Um espetáculo cênico-musical que se baseia no som e nas sensações. O movimento é som, mas “tudo pode ser considerado como música se for pensado para ser ouvido como música”, segundo John Cage, um dos compositores mais influentes do século XX. Em “Silêncio, Som”, silêncio, som e acaso se encontram em uma só apresentação.
O espetáculo foi desenvolvido pela diretora teatral Renata Diefembach Gassen, egressa do curso de Artes Cênicas – Direção Teatral da Universidade Federal de Santa Maria (UFSM), formada em 2024. A ideia surgiu ainda durante a graduação, quando Renata observava músicos no Centro de Convenções da UFSM e se interessava pelos movimentos e expressões durante as execuções musicais. Ao conhecer a obra de John Cage — que, segundo ela, representa uma ruptura na música clássica —, percebeu que muito do que o compositor fazia no palco era, essencialmente, cênico. “Ele tem uma montagem, 4′33″, em que um músico está sentado ao piano e não toca nada. São 4 minutos e 33 segundos de silêncio”, explica Renata. Para ela, isso mostra como muitos músicos se tornam parte de seus próprios instrumentos.Então, a ideia surgiu: transformar músicos em performers.
“Como é a música quando eu caminho na rua? O som dos meus passos reverberam, o som das pessoas conversando na rua, a criação do burburinho. Todo esse caos do dia a dia pode ser interpretado como música”, comenta Renata sobre o estudo feito para entender a produção de música em todo lugar. Além disso, a autora buscou entender sobre como a produção de sons é vista atualmente, com a internet e o excesso de informações sonoras. Murray Schafer é uma referência para ela. O conjunto de sons vindos da poluição sonora e da velocidade da internet pode modificar a sensibilidade das pessoas para a música.
A ambiguidade entre som e silêncio
“Lembro-me de buscar a relação de ambiguidade entre as palavras ‘silêncio’ e ‘som’. Foi a primeira coisa de tudo, pois sempre me intrigou a forma como o silêncio pode remeter a algo assustador, o vazio, a dor… Mas também à paz, à calmaria, à ternura, ao respeito”, escreveu Renata em seu Trabalho de Conclusão de Curso, intitulado Movimento é Som.

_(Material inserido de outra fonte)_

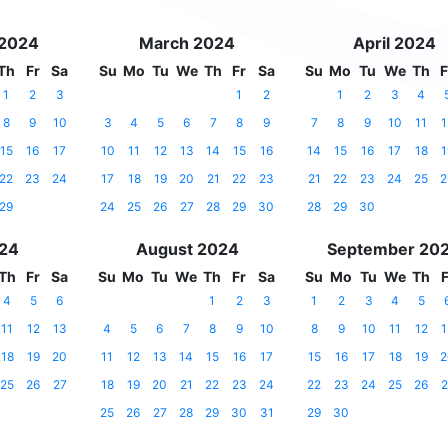
 2024
March 2024
April 2024
Th
Fr
Sa
Su
Mo
Tu
We
Th
Fr
Sa
Su
Mo
Tu
We
Th
F
1
2
3
1
2
1
2
3
4
8
9
10
3
4
5
6
7
8
9
7
8
9
10
11
1
15
16
17
10
11
12
13
14
15
16
14
15
16
17
18
1
22
23
24
17
18
19
20
21
22
23
21
22
23
24
25
2
29
24
25
26
27
28
29
30
28
29
30
024
August 2024
September 20
Th
Fr
Sa
Su
Mo
Tu
We
Th
Fr
Sa
Su
Mo
Tu
We
Th
F
4
5
6
1
2
3
1
2
3
4
5
11
12
13
4
5
6
7
8
9
10
8
9
10
11
12
1
18
19
20
11
12
13
14
15
16
17
15
16
17
18
19
2
25
26
27
18
19
20
21
22
23
24
22
23
24
25
26
2
25
26
27
28
29
30
31
29
30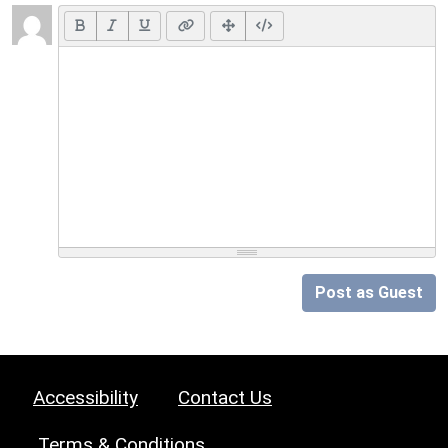
Post as Guest
Accessibility
Contact Us
Terms & Conditions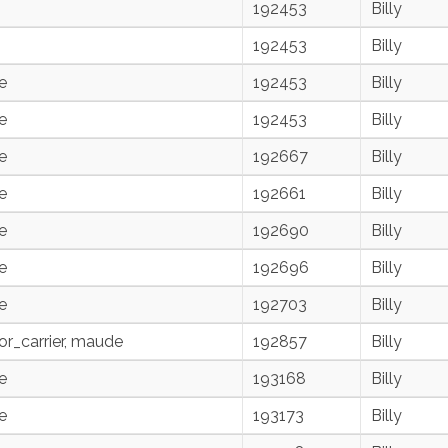
192453
Billy
192453
Billy
e
192453
Billy
e
192453
Billy
e
192667
Billy
e
192661
Billy
e
192690
Billy
e
192696
Billy
e
192703
Billy
r_carrier, maude
192857
Billy
e
193168
Billy
e
193173
Billy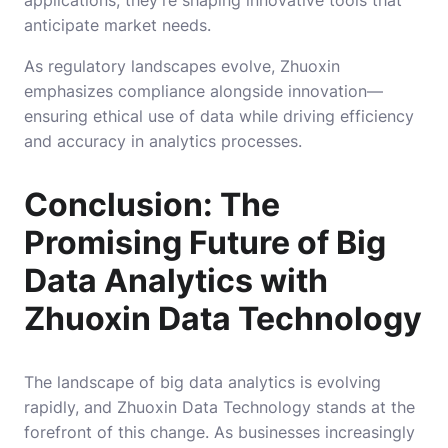
anticipate market needs.
As regulatory landscapes evolve, Zhuoxin
emphasizes compliance alongside innovation—
ensuring ethical use of data while driving efficiency
and accuracy in analytics processes.
Conclusion: The
Promising Future of Big
Data Analytics with
Zhuoxin Data Technology
The landscape of big data analytics is evolving
rapidly, and Zhuoxin Data Technology stands at the
forefront of this change. As businesses increasingly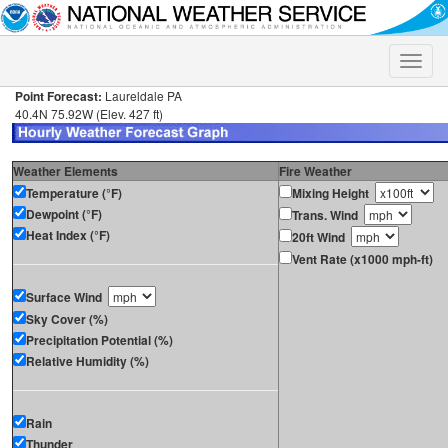
Toggle
naviga
Point Forecast:
Laureldale PA
40.4N 75.92W (Elev. 427 ft)
Weather Elements
Fire Weather
Temperature (°F)
Mixing Height
Dewpoint (°F)
Trans. Wind
Heat Index (°F)
20ft Wind
Vent Rate (x1000 mph-ft)
Surface Wind
Sky Cover (%)
Precipitation Potential (%)
Relative Humidity (%)
Rain
Thunder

O espetáculo se insere no teatro experimental e contemporâneo, o que permite a ausência de personagens fixos. Os participantes podem ser eles mesmos em cima do palco. “Eles são atravessados em alguns momentos por personagens, algo que começa a se rascunhar, mas que é bem efêmero. Rapidamente some, e é novamente o músico fazendo música”, explica a diretora. Com uma narrativa não linear, mas com atmosfera imersiva, a obra propõe ao público a construção de uma paisagem sonora.
O início da apresentação pode soar abstrato, com sons de mastigação ou passos sobre galhos, por exemplo. No entanto, ao final, instrumentos e uma estrutura musical mais clara se revelam. Para Renata, trata-se do “descobrir da música”.

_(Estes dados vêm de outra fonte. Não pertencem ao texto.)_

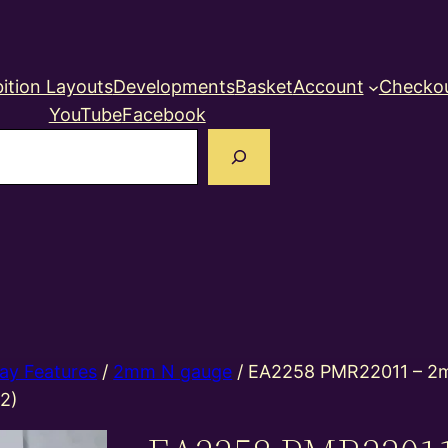
ition Layouts
Developments
Basket
Account
Checko
YouTube
Facebook
earch
ay Features
/
2mm N gauge
/ EA2258 PMR22011 – 2m
 2)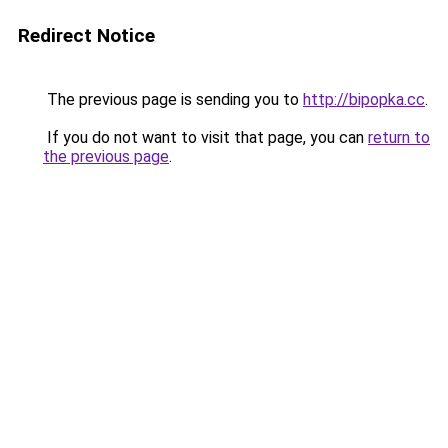
Redirect Notice
The previous page is sending you to
http://bipopka.cc
.
If you do not want to visit that page, you can
return to
the previous page
.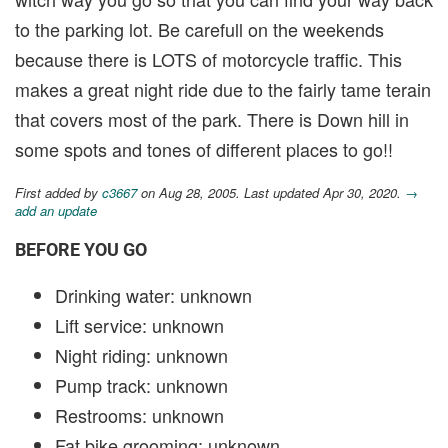
to the parking lot. Be carefull on the weekends
because there is LOTS of motorcycle traffic. This
makes a great night ride due to the fairly tame terain
that covers most of the park. There is Down hill in
some spots and tones of different places to go!!
First added by
c3667
on Aug 28, 2005. Last updated Apr 30, 2020.
→
add an update
BEFORE YOU GO
Drinking water: unknown
Lift service: unknown
Night riding: unknown
Pump track: unknown
Restrooms: unknown
Fat bike grooming: unknown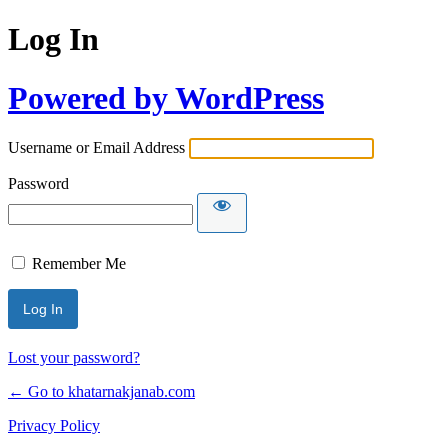
Log In
Powered by WordPress
Username or Email Address
Password
Remember Me
Lost your password?
← Go to khatarnakjanab.com
Privacy Policy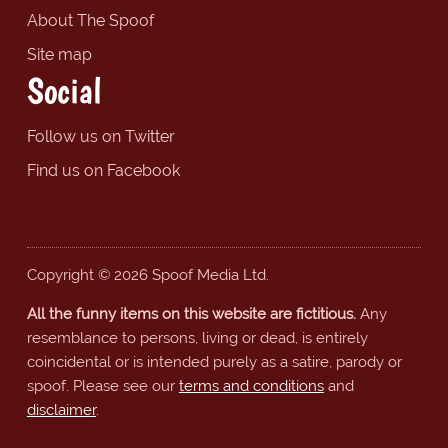
About The Spoof
Site map
Social
Follow us on Twitter
Find us on Facebook
Copyright © 2026 Spoof Media Ltd.
All the funny items on this website are fictitious.
Any
resemblance to persons, living or dead, is entirely
coincidental or is intended purely as a satire, parody or
spoof. Please see our
terms and conditions
and
disclaimer
.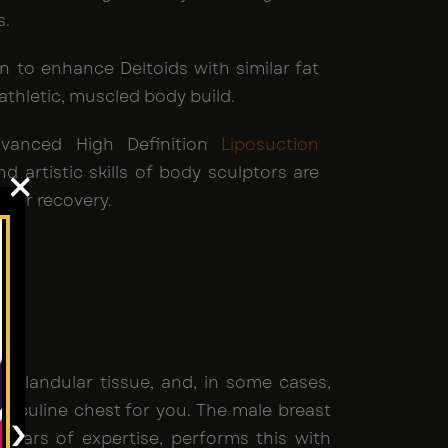
s.
n to enhance Deltoids with similar fat
athletic, muscled body build.
Advanced High Definition
Liposuction
d artistic skills of body sculptors are
×
cker recovery.
, glandular tissue, and, in some cases,
masculine chest for you. The male breast
›
s years of expertise, performs this with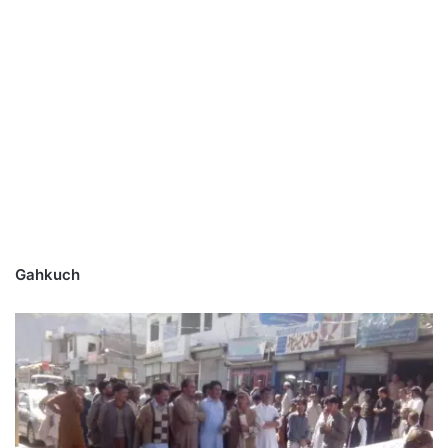
Gahkuch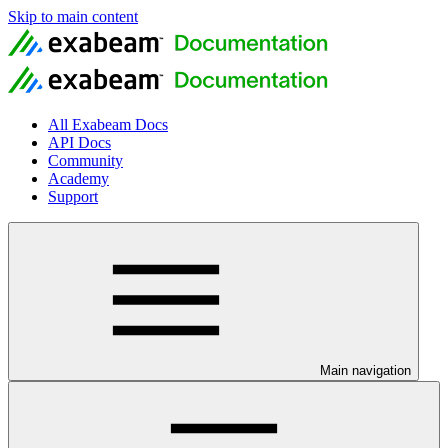
Skip to main content
All Exabeam Docs
API Docs
Community
Academy
Support
Main navigation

“O espetáculo é completamente modulável”, explica a diretora. A peça não possui uma estrutura rígida e permite improvisações por parte dos performers. A organização em módulos possibilita também que as cenas mudem de ordem entre as apresentações.
A primeira versão do “Silêncio, Som” foi fruto de uma disciplina do quinto semestre da graduação de Renata. Com o tempo, a ideia amadureceu e se transformou no que é hoje. O projeto irá participar do Cena Livre, o 7º Festival Internacional de Teatro de Uruguaiana.
Performers: atores e não atores

Em seu TCC, Renata explica que trabalhou com atores e não-atores, em sua maioria músicos. “Os músicos, em sua prática artística, quando estão diante do público, seus corpos, atitudes e ações, não são o foco principal do espetáculo. O foco está na execução da música, no som. A inexperiência me encanta, no sentido de que ela dá a abertura certa para que eu possa conduzir os performers até a expressividade máxima dentro da verdade de cada um”, escreveu em sua pesquisa.
Hoje, pessoas de diversos cursos participam do espetáculo. Estudantes de História, Música, Desenho Industrial, Dança entre outros. Paulo Barauna, estudante de Desenho Industrial na UFSM, é um deles. Paulo é fotógrafo e foi convidado a fazer a divulgação e as fotos do espetáculo. “Eu, com a câmera, estava em movimentação junto com os integrantes. Eu tinha liberdade, já estava inserido naquele meio. Então, comecei a fazer som e brincar junto com eles. Desde então, fui me inserindo aos poucos no espetáculo”, relembra Paulo sobre o começo de sua participação no projeto. Atuando como performer, uma prática que saia de seu conforto, Paulo diz que pode ser ele mesmo dentro do espetáculo, “basicamente vou ser um fotógrafo em cena”.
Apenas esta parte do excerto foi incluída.